## [Problem description]
The records below are to be restated word for word; their pictures are not.

## [Material provided]

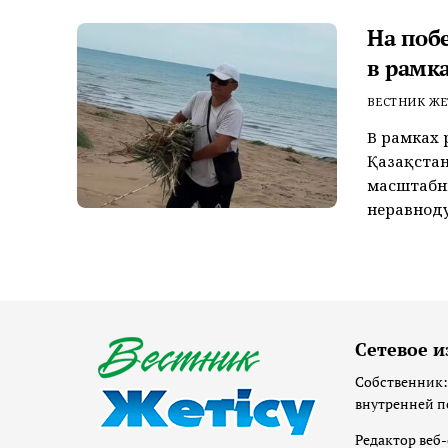
На поб
в рамк
ВЕСТНИК ЖЕ
В рамках 
Қазақстан
масштабн
неравноду
Сетевое и
Собственник:
внутренней п
Редактор веб-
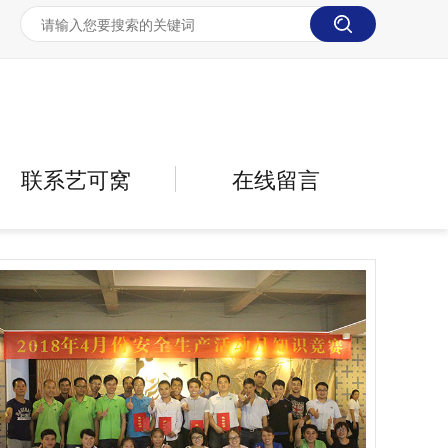
联系艺可窝
在线留言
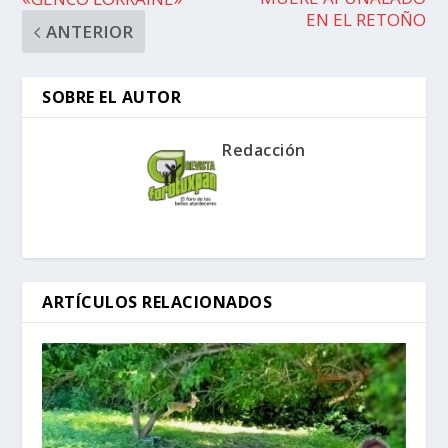
EN EL RETOÑO
ANTERIOR
SOBRE EL AUTOR
Redacción
ARTÍCULOS RELACIONADOS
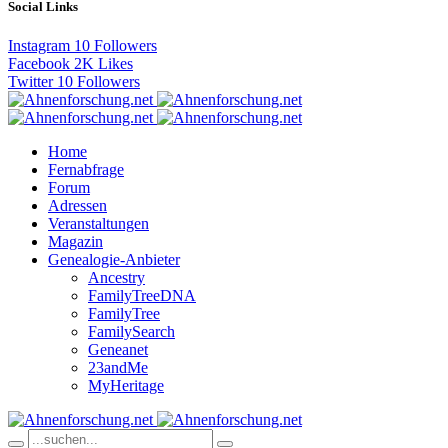
Social Links
Instagram
10
Followers
Facebook
2K
Likes
Twitter
10
Followers
Home
Fernabfrage
Forum
Adressen
Veranstaltungen
Magazin
Genealogie-Anbieter
Ancestry
FamilyTreeDNA
FamilyTree
FamilySearch
Geneanet
23andMe
MyHeritage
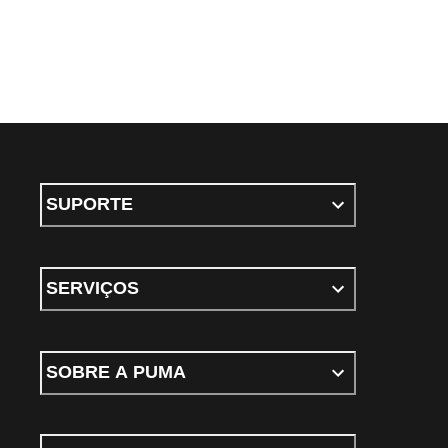
SUPORTE
SERVIÇOS
SOBRE A PUMA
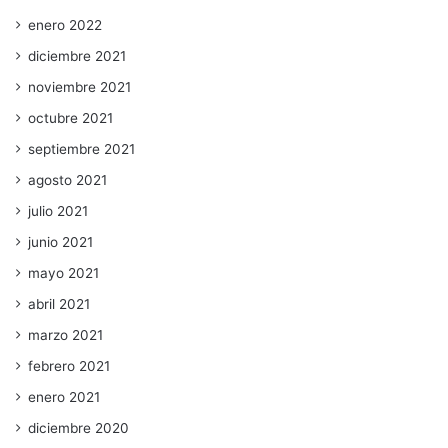
enero 2022
diciembre 2021
noviembre 2021
octubre 2021
septiembre 2021
agosto 2021
julio 2021
junio 2021
mayo 2021
abril 2021
marzo 2021
febrero 2021
enero 2021
diciembre 2020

## [Answer to the exercise]
На поб
в рамк
ВЕСТНИК ЖЕ
В рамках 
Қазақстан
масштабн
неравноду
Сетевое и
Собственник:
внутренней п
Редактор веб-
联系艺可窝
在线留言
EN EL RETOÑO
ANTERIOR
SOBRE EL AUTOR
Redacción
ARTÍCULOS RELACIONADOS
Social Links
Instagram
10
Followers
Facebook
2K
Likes
Twitter
10
Followers
Home
Fernabfrage
Forum
Adressen
Veranstaltungen
Magazin
Genealogie-Anbieter
Ancestry
FamilyTreeDNA
FamilyTree
FamilySearch
Geneanet
23andMe
MyHeritage
SUPORTE
SERVIÇOS
SOBRE A PUMA
enero 2022
diciembre 2021
noviembre 2021
octubre 2021
septiembre 2021
agosto 2021
julio 2021
junio 2021
mayo 2021
abril 2021
marzo 2021
febrero 2021
enero 2021
diciembre 2020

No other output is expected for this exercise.